Within each docker container, the names "always-onX" resolve:
> root@5194403487fe:/# ping always-onA
> PING always-onA (172.17.0.10): 56 data bytes
> 64 bytes from 172.17.0.10: icmp_seq=0 ttl=64 time=0.125 ms
> ^C--- always-onA ping statistics ---
> 1 packets transmitted, 1 packets received, 0% packet loss
> round-trip min/avg/max/stddev = 0.125/0.125/0.125/0.000 ms
> root@5194403487fe:/# ping always-onB
> PING always-onB (172.17.0.11): 56 data bytes
> 64 bytes from 172.17.0.11: icmp_seq=0 ttl=64 time=0.156 ms
> ^C--- always-onB ping statistics ---
> 1 packets transmitted, 1 packets received, 0% packet loss
> round-trip min/avg/max/stddev = 0.156/0.156/0.156/0.000 ms
> root@5194403487fe:/# ping always-onC
> PING always-onC (172.17.0.12): 56 data bytes
> 64 bytes from 172.17.0.12: icmp_seq=0 ttl=64 time=0.308 ms
> ^C--- always-onC ping statistics ---
> 1 packets transmitted, 1 packets received, 0% packet loss
> round-trip min/avg/max/stddev = 0.308/0.308/0.308/0.000 ms
SQL Server is also listening to port 5022 on each instance (this shows the same for all instances):
# netstat -alnp | grep 5022
tcp 0 0 0.0.0.0:5022 0.0.0.0:* LISTEN 9/sqlservr
Further, no additional IP's exist on the system that could be causing confusion:
# ifconfig
eth0 Link encap:Ethernet HWaddr 02:42:ac:11:00:0a
inet addr:172.17.0.10 Bcast:0.0.0.0 Mask:255.255.0.0
inet6 addr: fe80::42:acff:fe11:a/64 Scope:Link
UP BROADCAST RUNNING MULTICAST MTU:1500 Metric:1
RX packets:4058 errors:0 dropped:0 overruns:0 frame:0
TX packets:2016 errors:0 dropped:0 overruns:0 carrier:0
collisions:0 txqueuelen:0
RX bytes:2771303 (2.7 MB) TX bytes:241070 (241.0 KB)
lo Link encap:Local Loopback
inet addr:127.0.0.1 Mask:255.0.0.0
inet6 addr: ::1/128 Scope:Host
UP LOOPBACK RUNNING MTU:65536 Metric:1
RX packets:470 errors:0 dropped:0 overruns:0 frame:0
TX packets:470 errors:0 dropped:0 overruns:0 carrier:0
collisions:0 txqueuelen:1000
RX bytes:1870657 (1.8 MB) TX bytes:1870657 (1.8 MB)
The names always-onA/B/C resolve both in the host file for the docker images, AND via DNS, so there shouldn't be any issue there as well:
# nslookup always-onA
Server: 192.168.1.1
Address: 192.168.1.1#53
Name: always-onA
Address: 172.17.0.10
And finally, the SQL Server logs show that the mirroring endpoint is listening for connections:
# docker logs always-onA | tail -2
2017-07-23 16:53:27.76 spid56 Server is listening on [ 0.0.0.0 <ipv4> 5022].
2017-07-23 16:53:27.76 spid56 The Database Mirroring endpoint is now listening for connections.
It seems that SQL server isn't able to cleanly identify that one of the configuration nodes in the availability group is in fact itself, and thus gets the error, but I don't see any way to debug this.
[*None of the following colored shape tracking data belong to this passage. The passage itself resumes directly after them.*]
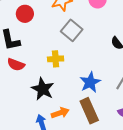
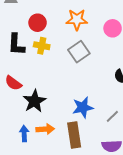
yellow cross: (56, 59) -> (42, 46), moved
red semicircle: (16, 65) -> (13, 83), moved

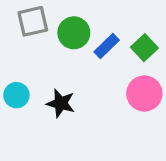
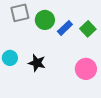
pink circle: (144, 93) -> (86, 69), moved

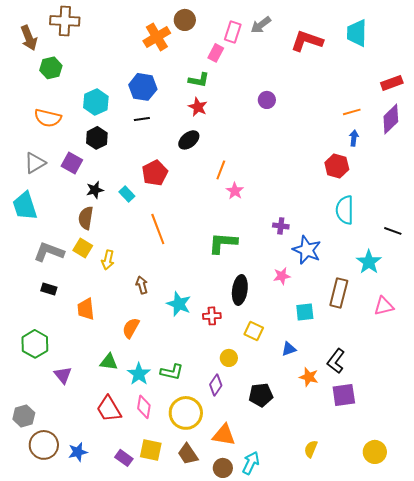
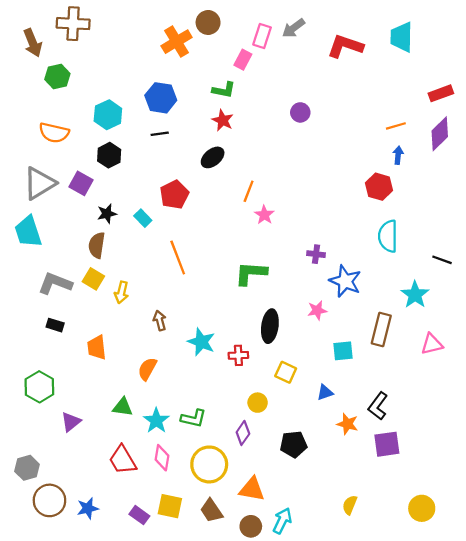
gray triangle: (35, 163) -> (39, 183), size x1.4
purple triangle: (63, 375) -> (71, 422), turned 30

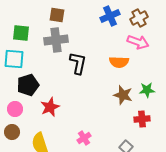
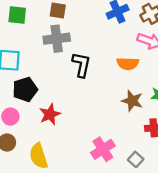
green square: (21, 33) -> (17, 15), moved
pink cross: (84, 138) -> (103, 149), moved, size x1.5

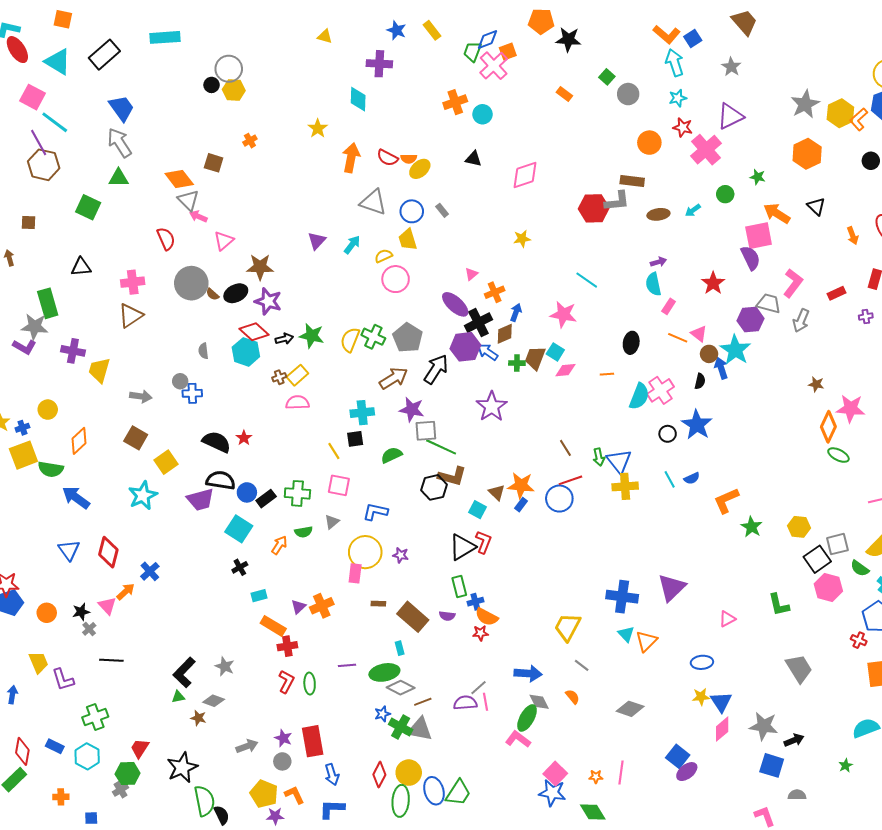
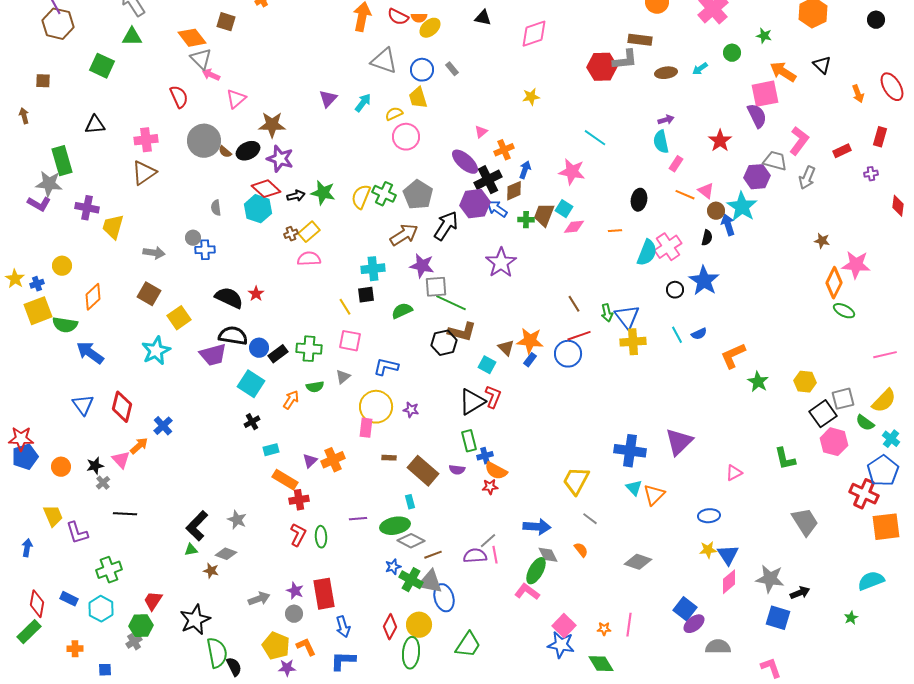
red cross: (859, 640) -> (864, 494), size x1.8
blue ellipse: (434, 791) -> (444, 598), moved
gray semicircle: (797, 795) -> (718, 647), moved, size x1.4

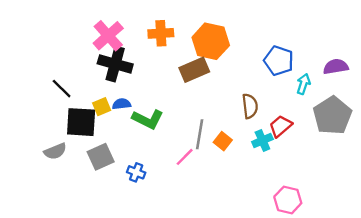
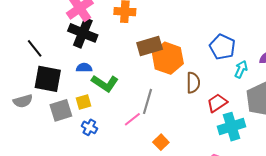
orange hexagon: (211, 41) -> (168, 58), moved
yellow square: (102, 107) -> (84, 102), moved
cyan cross: (262, 140) -> (231, 127), moved, size x1.5
orange square: (223, 141) -> (161, 142), moved

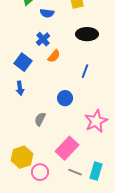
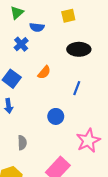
blue cross: (43, 39) -> (21, 44), moved
gray semicircle: (40, 119) -> (22, 143), moved, turned 152

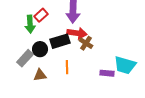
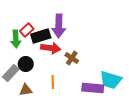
red arrow: (77, 33) -> (51, 48), moved
black rectangle: (60, 41) -> (41, 36), moved
purple rectangle: (107, 73) -> (93, 88), size x1.5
I've tried using the following instead of the name "always-onA":
always-ona
127.0.0.1
localhost
0.0.0.0
The error is always the same. Looking for any thoughts on how to resolve this issue.
Best Answer
Resolved: The issue is that when creating the availability group, the node specifier, i.e.
N'name'
needs to use the EXACT name that is returned as per the"hostname"
command. Using any other identifier, even if it resolves to the correct IP, does not appear to work.